Osteoporosis is a condition characterized by decreased bone mineral density and deteriorated bone microarchitecture and hence compromised bone quality. Osteoporosis can be classified into primary and secondary types. Primary osteoporosis can also be subclassified as type I and type II osteoporosis [17]. Type I osteoporosis occurs primarily due to the loss of trabecular bone, leading to distal forearm and vertebral body fractures. Type II osteoporosis is also known as senile osteoporosis and mainly occurs in men and women over the age of 70 years due to the loss of cortical and trabecular bone. Osteoporosis may also result from genetic and endocrine disorders, hypogonadal states, deficiencies, drug-induced and inflammatory states, and hematologic and neoplastic disorders as secondary causes. Estrogen deficiency is thought to be critical in the pathogenesis of postmenopausal osteoporosis. In the postmenopausal period, the bone structure changes due to estrogen deficiency, and osteoporosis can occur as a result of an imbalance in bone remodeling leading to enhanced bone resorption [3].

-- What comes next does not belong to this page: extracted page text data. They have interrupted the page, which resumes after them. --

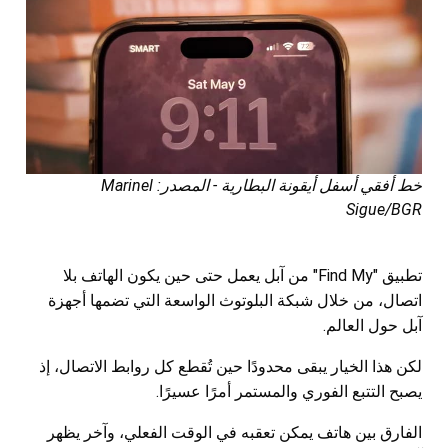
خط أفقي أسفل أيقونة البطارية - المصدر: Marinel
Sigue/BGR
تطبيق "Find My" من آبل يعمل حتى حين يكون الهاتف بلا
اتصال، من خلال شبكة البلوتوث الواسعة التي تضمها أجهزة
آبل حول العالم.
لكن هذا الخيار يبقى محدودًا حين تُقطع كل روابط الاتصال، إذ
يصبح التتبع الفوري والمستمر أمرًا عسيرًا.
الفارق بين هاتف يمكن تعقبه في الوقت الفعلي، وآخر يظهر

Osteoporosis leads to bone demineralization, which begins to manifest clinically in the fourth and fifth decades of life. Modifiable and nonmodifiable risk factors are responsible for osteoporosis [19]. Nonmodifiable risk factors include age, sex, genetic factors and early menopause, while modifiable risk factors include inadequate calcium consumption, lack of exercise, and behavioral factors, such as smoking and alcoholism. Other factors that can contribute to the development of osteoporosis include certain endocrine diseases, such as hyperparathyroidism, chronic renal and hepatic disease, malabsorption, and the use of certain drugs, such as oral glucocorticoids [18, 19].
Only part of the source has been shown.